-- Records from a dataset --
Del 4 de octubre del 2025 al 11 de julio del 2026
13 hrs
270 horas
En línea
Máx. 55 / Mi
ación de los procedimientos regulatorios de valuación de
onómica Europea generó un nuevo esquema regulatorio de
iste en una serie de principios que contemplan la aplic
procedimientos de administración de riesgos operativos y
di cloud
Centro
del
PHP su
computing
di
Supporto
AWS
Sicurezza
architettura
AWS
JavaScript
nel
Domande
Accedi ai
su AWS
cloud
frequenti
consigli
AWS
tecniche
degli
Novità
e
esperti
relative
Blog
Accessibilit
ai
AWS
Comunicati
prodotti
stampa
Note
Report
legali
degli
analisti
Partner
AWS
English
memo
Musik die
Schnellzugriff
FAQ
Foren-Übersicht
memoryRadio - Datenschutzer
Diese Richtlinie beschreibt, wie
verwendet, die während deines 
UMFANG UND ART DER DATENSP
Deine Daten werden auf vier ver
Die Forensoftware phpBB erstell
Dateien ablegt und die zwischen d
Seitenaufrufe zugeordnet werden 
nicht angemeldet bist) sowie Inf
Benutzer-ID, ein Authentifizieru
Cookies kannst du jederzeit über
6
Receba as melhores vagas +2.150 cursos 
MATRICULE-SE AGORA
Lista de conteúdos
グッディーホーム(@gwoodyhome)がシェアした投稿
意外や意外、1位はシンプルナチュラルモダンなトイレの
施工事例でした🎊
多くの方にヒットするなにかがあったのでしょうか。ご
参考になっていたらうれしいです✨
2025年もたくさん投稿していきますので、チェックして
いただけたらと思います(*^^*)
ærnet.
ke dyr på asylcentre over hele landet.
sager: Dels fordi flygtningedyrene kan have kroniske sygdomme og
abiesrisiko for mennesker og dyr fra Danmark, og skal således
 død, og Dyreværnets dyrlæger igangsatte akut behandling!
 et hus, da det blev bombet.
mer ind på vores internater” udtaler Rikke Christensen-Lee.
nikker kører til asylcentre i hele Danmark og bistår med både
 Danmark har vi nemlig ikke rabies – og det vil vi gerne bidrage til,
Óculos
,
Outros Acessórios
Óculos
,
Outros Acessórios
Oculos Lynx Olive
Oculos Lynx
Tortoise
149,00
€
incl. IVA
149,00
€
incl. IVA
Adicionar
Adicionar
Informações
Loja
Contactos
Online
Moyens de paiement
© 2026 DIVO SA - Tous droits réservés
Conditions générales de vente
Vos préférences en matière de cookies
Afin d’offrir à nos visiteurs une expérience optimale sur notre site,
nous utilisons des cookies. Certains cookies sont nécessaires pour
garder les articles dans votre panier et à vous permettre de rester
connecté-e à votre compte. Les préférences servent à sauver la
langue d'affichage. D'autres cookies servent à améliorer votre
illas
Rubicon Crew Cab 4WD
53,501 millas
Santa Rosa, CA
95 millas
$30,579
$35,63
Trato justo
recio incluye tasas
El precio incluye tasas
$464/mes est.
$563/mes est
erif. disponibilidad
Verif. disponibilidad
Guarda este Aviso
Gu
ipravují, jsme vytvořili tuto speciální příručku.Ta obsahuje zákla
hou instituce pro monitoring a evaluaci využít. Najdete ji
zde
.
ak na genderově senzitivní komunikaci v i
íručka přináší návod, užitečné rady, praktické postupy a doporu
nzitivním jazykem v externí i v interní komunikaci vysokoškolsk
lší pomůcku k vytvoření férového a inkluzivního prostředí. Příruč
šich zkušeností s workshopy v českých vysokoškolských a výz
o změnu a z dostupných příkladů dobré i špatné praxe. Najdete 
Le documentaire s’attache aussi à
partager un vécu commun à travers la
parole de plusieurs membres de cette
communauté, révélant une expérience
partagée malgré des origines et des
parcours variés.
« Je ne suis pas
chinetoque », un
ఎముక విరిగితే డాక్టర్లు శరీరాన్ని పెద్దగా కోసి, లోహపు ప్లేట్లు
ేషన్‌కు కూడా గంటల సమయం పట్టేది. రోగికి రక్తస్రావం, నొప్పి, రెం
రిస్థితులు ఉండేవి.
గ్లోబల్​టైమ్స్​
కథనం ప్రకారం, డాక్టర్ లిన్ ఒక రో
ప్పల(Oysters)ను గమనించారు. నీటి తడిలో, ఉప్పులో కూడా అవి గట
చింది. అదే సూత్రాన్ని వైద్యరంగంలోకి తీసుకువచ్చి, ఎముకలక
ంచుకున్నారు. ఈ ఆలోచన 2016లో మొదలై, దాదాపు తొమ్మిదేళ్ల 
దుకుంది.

-- What the exercise asks --
The answer must consist of every line from the records above that holds "disponibilidad".

-- Expected output --
erif. disponibilidad
Verif. disponibilidad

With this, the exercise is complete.